EXERCISE INSTRUCTIONS — When the line containing "Политика конфиденциальности (843, 2435)" appears in the entries below, begin printing there and stop after the line containing "ПОСМОТРЕТЬ СЛАЙДЫ (723, 225)"; print each of those lines exactly and no other line.

INPUT —
====================

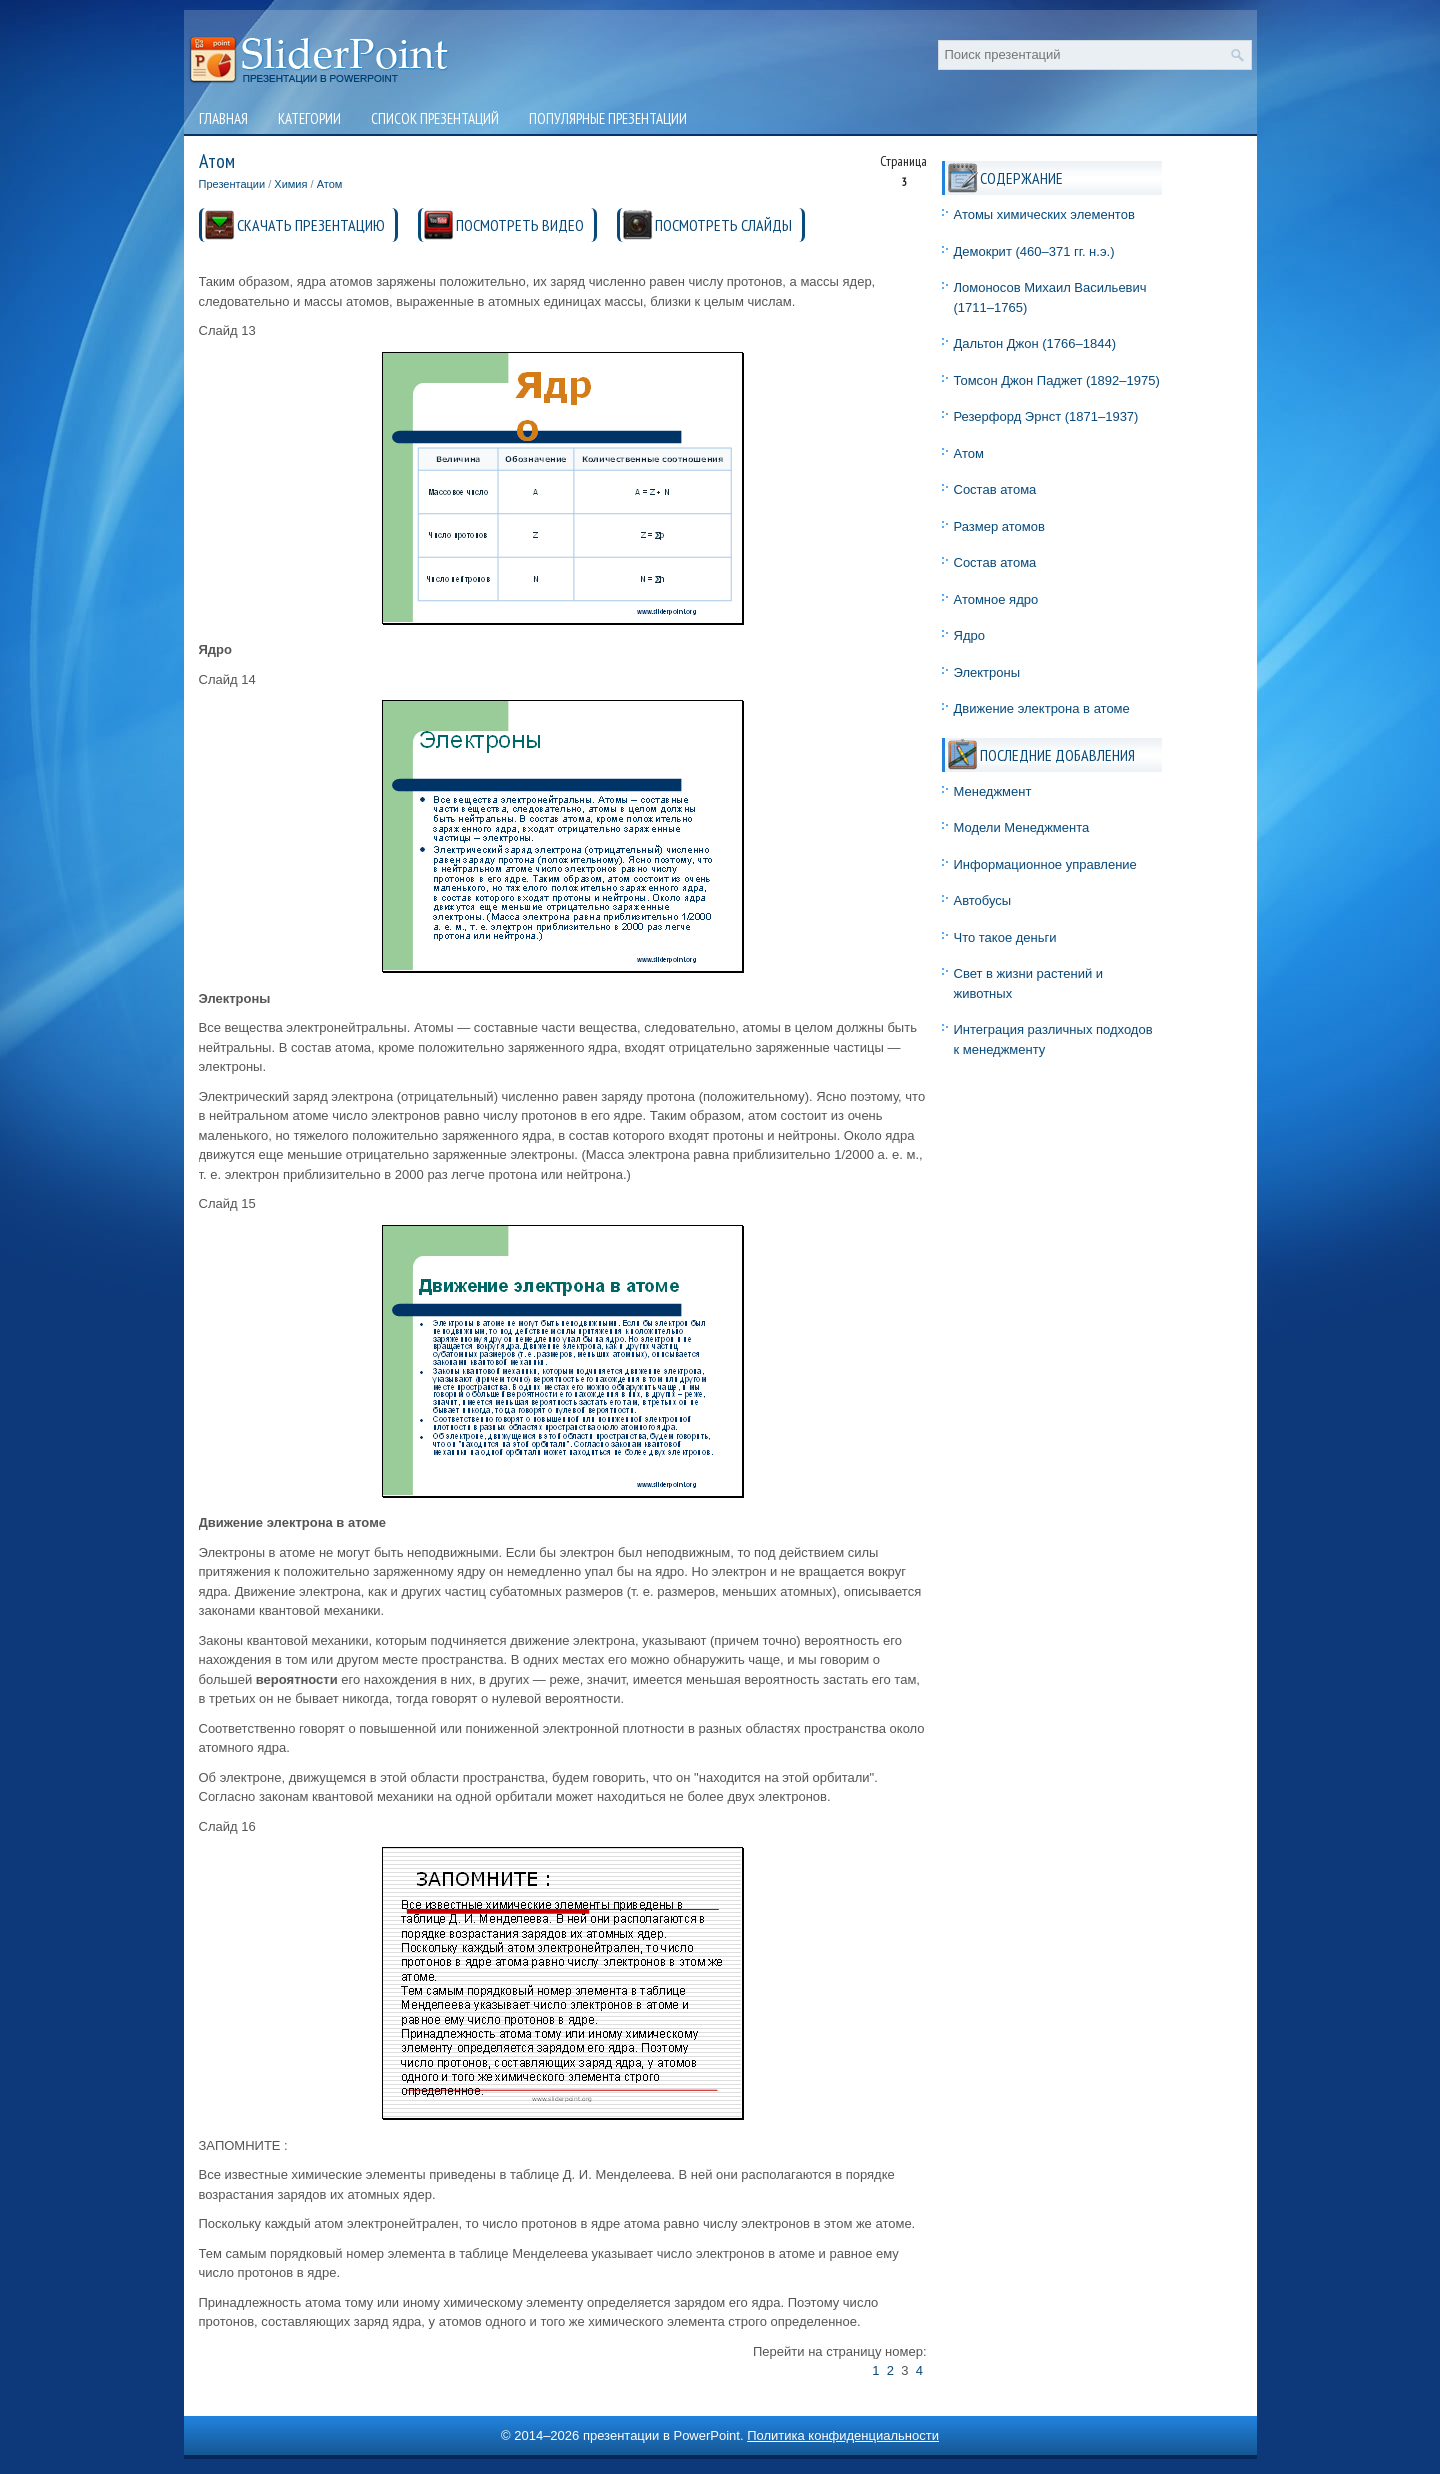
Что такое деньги (1005, 937)
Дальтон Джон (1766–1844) (1035, 343)
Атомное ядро (996, 599)
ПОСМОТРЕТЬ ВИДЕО (520, 225)
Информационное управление (1045, 864)
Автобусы (983, 900)
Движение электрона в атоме (1042, 708)
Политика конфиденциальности (843, 2435)
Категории (309, 118)
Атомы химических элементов (1044, 214)
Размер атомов (999, 526)
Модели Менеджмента (1022, 827)
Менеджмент (993, 791)
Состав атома (995, 489)
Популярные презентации (608, 118)
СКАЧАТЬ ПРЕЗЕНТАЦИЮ (311, 225)
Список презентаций (435, 118)
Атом (330, 184)
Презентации (232, 184)
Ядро (969, 635)
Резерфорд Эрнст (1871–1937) (1046, 416)
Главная (223, 118)
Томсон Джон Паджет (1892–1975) (1057, 380)
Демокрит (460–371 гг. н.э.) (1034, 251)
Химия (290, 184)
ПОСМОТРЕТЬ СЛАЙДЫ (723, 225)
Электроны (987, 672)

====================

OUTPUT OF THE TASK —
Политика конфиденциальности (843, 2435)
Категории (309, 118)
Атомы химических элементов (1044, 214)
Размер атомов (999, 526)
Модели Менеджмента (1022, 827)
Менеджмент (993, 791)
Состав атома (995, 489)
Популярные презентации (608, 118)
СКАЧАТЬ ПРЕЗЕНТАЦИЮ (311, 225)
Список презентаций (435, 118)
Атом (330, 184)
Презентации (232, 184)
Ядро (969, 635)
Резерфорд Эрнст (1871–1937) (1046, 416)
Главная (223, 118)
Томсон Джон Паджет (1892–1975) (1057, 380)
Демокрит (460–371 гг. н.э.) (1034, 251)
Химия (290, 184)
ПОСМОТРЕТЬ СЛАЙДЫ (723, 225)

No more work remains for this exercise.